NELS BALWIT Premium Member about 1 month ago
Proverbs 27:14 NLT – A loud and cheerful greeting early in the morning will be taken as a curse!
ladykat about 1 month ago
Yes, please do.
pheets about 1 month ago
When all my animals are where they should be, and accounted for, when I get up in the am, it’s GOOD!!!
tarnsman about 1 month ago
My wife, who was a night person, always said mornings would be fine if they started at noon.
Dapperdan61 Premium Member about 1 month ago
I usually just say Morning after getting up. It’s too early to know how good my day will go
cuzinron47 about 1 month ago
When you get to a certain age you’ll think of them as good mornings cause you woke for another day.
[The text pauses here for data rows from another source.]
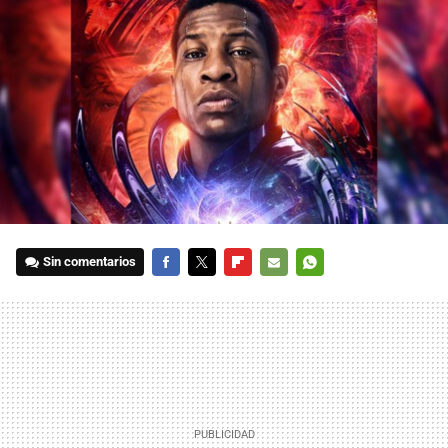
Sin comentarios
FACEBOOK
TWITTER
FLIPBOARD
E-
WHATSAPP
MAIL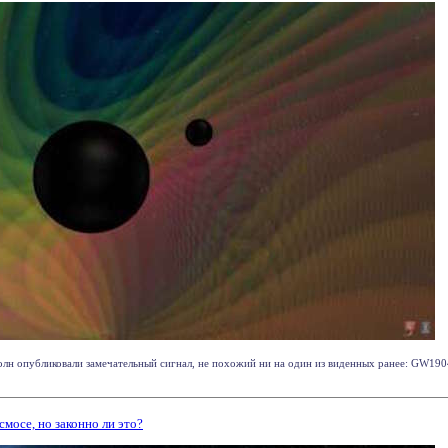
лн опубликовали замечательный сигнал, не похожий ни на один из виденных ранее: GW190
мосе, но законно ли это?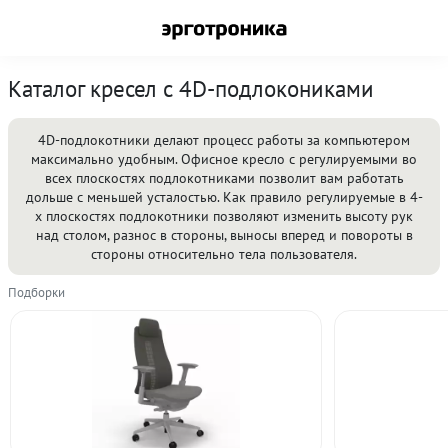
Каталог кресел с 4D-подлокониками
4D-подлокотники делают процесс работы за компьютером
максимально удобным. Офисное кресло с регулируемыми во
всех плоскостях подлокотниками позволит вам работать
дольше с меньшей усталостью. Как правило регулируемые в 4-
х плоскостях подлокотники позволяют изменить высоту рук
над столом, разнос в стороны, выносы вперед и повороты в
стороны относительно тела пользователя.
Подборки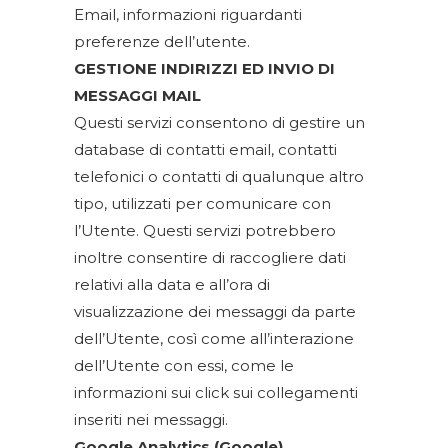
Email, informazioni riguardanti
preferenze dell’utente.
GESTIONE INDIRIZZI ED INVIO DI
MESSAGGI MAIL
Questi servizi consentono di gestire un
database di contatti email, contatti
telefonici o contatti di qualunque altro
tipo, utilizzati per comunicare con
l’Utente. Questi servizi potrebbero
inoltre consentire di raccogliere dati
relativi alla data e all’ora di
visualizzazione dei messaggi da parte
dell’Utente, così come all’interazione
dell’Utente con essi, come le
informazioni sui click sui collegamenti
inseriti nei messaggi.
Google Analytics (Google)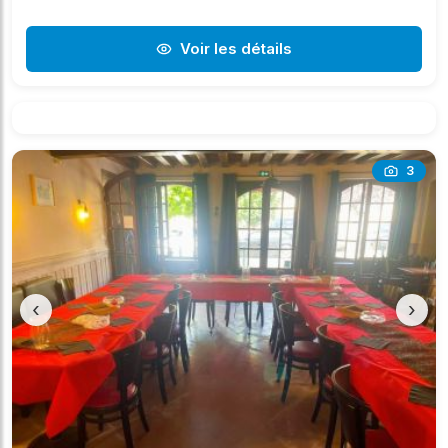
Voir les détails
3
‹
›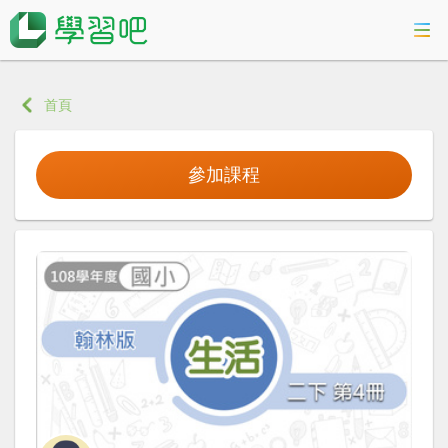
課程總覽
首頁
活動專區
參加課程
智慧數位學習
科技素養教育
登入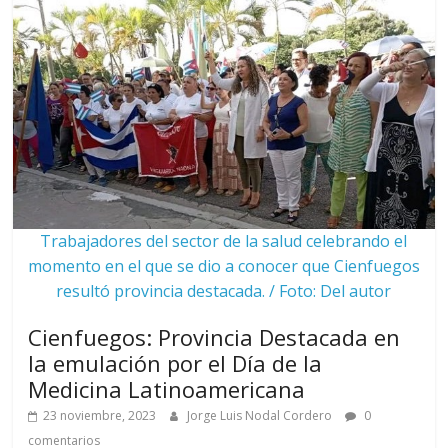
Trabajadores del sector de la salud celebrando el
momento en el que se dio a conocer que Cienfuegos
resultó provincia destacada. / Foto: Del autor
Cienfuegos: Provincia Destacada en
la emulación por el Día de la
Medicina Latinoamericana
23 noviembre, 2023
Jorge Luis Nodal Cordero
0
comentarios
bookworm0812 about 1 month ago
They are not saying that it IS a good morning but that they are WISHING you a good morning.
Smeagol about 1 month ago
When Cat Stevens wrote Morning has Broken he did not have a melody so he asked his good friend Rick Wakeman from the band Yes if he could help and it was when Rick just finished the album Six Wives of Henry VIII and the song drew inspiration from the song Catherine Howard. I remember a live video of Cat singing the song and Rick playing the piano, there is a remake of the same fairly recently.
holdenrex about 1 month ago
“Good Morning!" said Bilbo, and he meant it. The sun was shining, and the grass was very green. But Gandalf looked at him from under long bushy eyebrows that stuck out further than the brim of his shady hat.
“What do you mean?” he said. “Do you wish me a good morning, or mean that it is a good morning whether I want it or not; or that you feel good this morning; or that it is a morning to be good on?”
“All of them at once,” said Bilbo.
kathleenhicks62 about 1 month ago
His head had a working brain? They could have said that.
Lara Fabans Premium Member about 1 month ago
Any morning you wake up is a good morning.
paullp Premium Member about 1 month ago
For a long time, I would greet my coworkers with a deadpan “Morning.” If asked about “good,” I would say I hadn’t made up my mind about it yet.